Andrew Vollert

No. 42, 89, 87, 90
- Position: Tight end

Personal information
- Born: March 15, 1995 (age 31) San Francisco, California, U.S.
- Listed height: 6 ft 5 in (1.96 m)
- Listed weight: 245 lb (111 kg)

Career information
- High school: St. Ignatius (San Francisco, California)
- College: Weber State
- NFL draft: 2018: undrafted

Career history
- Arizona Cardinals (2018)*; Cincinnati Bengals (2018)*; Los Angeles Chargers (2019); Carolina Panthers (2020)*; Indianapolis Colts (2020–2021)*;
- * Offseason or practice squad member only
- Stats at Pro Football Reference

= Andrew Vollert =

American football player (born 1995)

Andrew Joseph Vollert (born March 15, 1995) is an American former professional football tight end. He played college football at Weber State in Ogden, Utah.

==College career==
Vollert played two seasons at San Jose State, followed by year at San Francisco City College, before transferring to Weber State. He was an FCS All-American in 2016 and 2017 for the Wildcats, totaling 123 receptions for 1,613 yards and 12 touchdowns. He also played basketball at San Jose State in the 2014-15 season.

==Professional career==
===Arizona Cardinals===
Vollert signed with the Arizona Cardinals as an undrafted free agent on April 30, 2018. In the preseason, he caught 8 of 9 targets for 55 yards. He was waived on September 1, 2018 and was signed to the practice squad the next day. He is currently healthy and was released on October 31, 2018.

===Cincinnati Bengals===
On November 5, 2018, Vollert was signed to the Cincinnati Bengals practice squad. He signed a reserve/future contract with the Bengals on December 31, 2018. The Bengals waived Vollert on May 22, 2019.
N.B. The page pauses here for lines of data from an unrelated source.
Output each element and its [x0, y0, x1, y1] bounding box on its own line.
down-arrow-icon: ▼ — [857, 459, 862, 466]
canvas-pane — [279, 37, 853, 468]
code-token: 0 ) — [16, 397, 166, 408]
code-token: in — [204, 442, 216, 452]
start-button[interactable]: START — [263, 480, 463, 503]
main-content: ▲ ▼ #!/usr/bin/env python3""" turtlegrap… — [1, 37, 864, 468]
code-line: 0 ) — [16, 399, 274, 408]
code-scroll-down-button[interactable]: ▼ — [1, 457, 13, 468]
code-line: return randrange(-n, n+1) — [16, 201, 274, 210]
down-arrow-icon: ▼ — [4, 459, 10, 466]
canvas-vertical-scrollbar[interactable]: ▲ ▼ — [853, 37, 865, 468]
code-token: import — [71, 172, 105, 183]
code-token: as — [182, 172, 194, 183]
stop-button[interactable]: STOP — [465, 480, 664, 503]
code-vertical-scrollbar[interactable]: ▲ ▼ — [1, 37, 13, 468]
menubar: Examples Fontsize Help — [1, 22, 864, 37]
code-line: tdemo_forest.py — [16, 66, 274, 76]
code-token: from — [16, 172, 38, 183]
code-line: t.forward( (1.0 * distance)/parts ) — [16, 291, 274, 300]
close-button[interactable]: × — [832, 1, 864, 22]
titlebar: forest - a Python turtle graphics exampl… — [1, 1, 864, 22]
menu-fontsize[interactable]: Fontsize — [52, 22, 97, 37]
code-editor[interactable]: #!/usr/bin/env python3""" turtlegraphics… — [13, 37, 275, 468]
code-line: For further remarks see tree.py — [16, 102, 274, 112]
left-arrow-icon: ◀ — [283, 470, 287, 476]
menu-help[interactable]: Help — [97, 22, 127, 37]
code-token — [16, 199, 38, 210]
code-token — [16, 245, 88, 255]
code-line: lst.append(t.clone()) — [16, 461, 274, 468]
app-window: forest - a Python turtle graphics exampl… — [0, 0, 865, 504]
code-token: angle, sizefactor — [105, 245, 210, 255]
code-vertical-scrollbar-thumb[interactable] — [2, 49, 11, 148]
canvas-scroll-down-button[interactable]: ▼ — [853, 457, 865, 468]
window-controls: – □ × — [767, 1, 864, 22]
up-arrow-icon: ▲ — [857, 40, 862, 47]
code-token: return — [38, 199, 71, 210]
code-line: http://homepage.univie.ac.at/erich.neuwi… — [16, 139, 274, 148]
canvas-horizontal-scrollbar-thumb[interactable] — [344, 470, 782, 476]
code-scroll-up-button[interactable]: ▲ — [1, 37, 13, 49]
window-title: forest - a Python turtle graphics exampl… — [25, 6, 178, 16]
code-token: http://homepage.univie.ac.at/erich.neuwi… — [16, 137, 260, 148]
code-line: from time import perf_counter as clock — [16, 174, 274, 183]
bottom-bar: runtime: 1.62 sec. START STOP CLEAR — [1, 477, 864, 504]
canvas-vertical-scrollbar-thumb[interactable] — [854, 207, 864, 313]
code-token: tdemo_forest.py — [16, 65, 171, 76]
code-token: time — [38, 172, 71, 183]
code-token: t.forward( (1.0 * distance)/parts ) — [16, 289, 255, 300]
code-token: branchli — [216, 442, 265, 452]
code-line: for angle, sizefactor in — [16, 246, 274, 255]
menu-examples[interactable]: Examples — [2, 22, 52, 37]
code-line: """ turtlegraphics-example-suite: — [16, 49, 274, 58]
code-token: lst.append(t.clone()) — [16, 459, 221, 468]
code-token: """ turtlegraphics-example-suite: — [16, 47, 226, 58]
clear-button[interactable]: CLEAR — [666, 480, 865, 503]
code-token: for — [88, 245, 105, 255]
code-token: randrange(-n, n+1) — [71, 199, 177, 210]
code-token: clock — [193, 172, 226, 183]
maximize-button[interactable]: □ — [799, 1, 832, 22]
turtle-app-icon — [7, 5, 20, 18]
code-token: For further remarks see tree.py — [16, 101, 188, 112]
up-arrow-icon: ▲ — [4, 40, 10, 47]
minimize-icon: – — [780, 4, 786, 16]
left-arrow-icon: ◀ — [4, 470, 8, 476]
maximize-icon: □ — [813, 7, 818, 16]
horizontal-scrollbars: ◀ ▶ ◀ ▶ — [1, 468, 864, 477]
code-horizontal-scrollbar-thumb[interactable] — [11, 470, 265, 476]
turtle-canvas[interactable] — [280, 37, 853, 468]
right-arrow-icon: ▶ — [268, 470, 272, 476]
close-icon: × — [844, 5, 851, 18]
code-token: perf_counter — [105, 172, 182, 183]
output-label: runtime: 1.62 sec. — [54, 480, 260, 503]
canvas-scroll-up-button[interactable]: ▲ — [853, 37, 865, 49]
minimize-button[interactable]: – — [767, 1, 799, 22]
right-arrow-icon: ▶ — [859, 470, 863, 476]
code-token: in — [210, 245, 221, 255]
===Los Angeles Chargers===
Vollert was claimed off waivers on May 23, 2019 by the Los Angeles Chargers. After a strong start to camp, he suffered a torn ACL in the preseason and was placed on injured reserve on August 12, 2019. He had one catch for 25 yards before the injury. He was waived on August 1, 2020. His colorful release highlighted HBO's Hard Knocks Season 16 premier.

===Carolina Panthers===
On August 16, 2020, Vollert signed with the Carolina Panthers. He was waived four days later.

===Indianapolis Colts===
Vollert was claimed off waivers by the Indianapolis Colts on August 21, 2020. He was waived on September 5, 2020. On December 23, 2020, Vollert re-signed with the Colts' practice squad. On December 31, 2020, Vollert was released from the practice squad. On January 10, 2021, Vollert signed a reserve/futures contract with the Colts.

On August 31, 2021, Vollert was hit by a car and waived/injured and placed on injured reserve with an ankle injury. He was released on September 9, 2021 with an injury settlement. Vollert announced his retirement from professional football at the conclusion of the 2021-2022 season.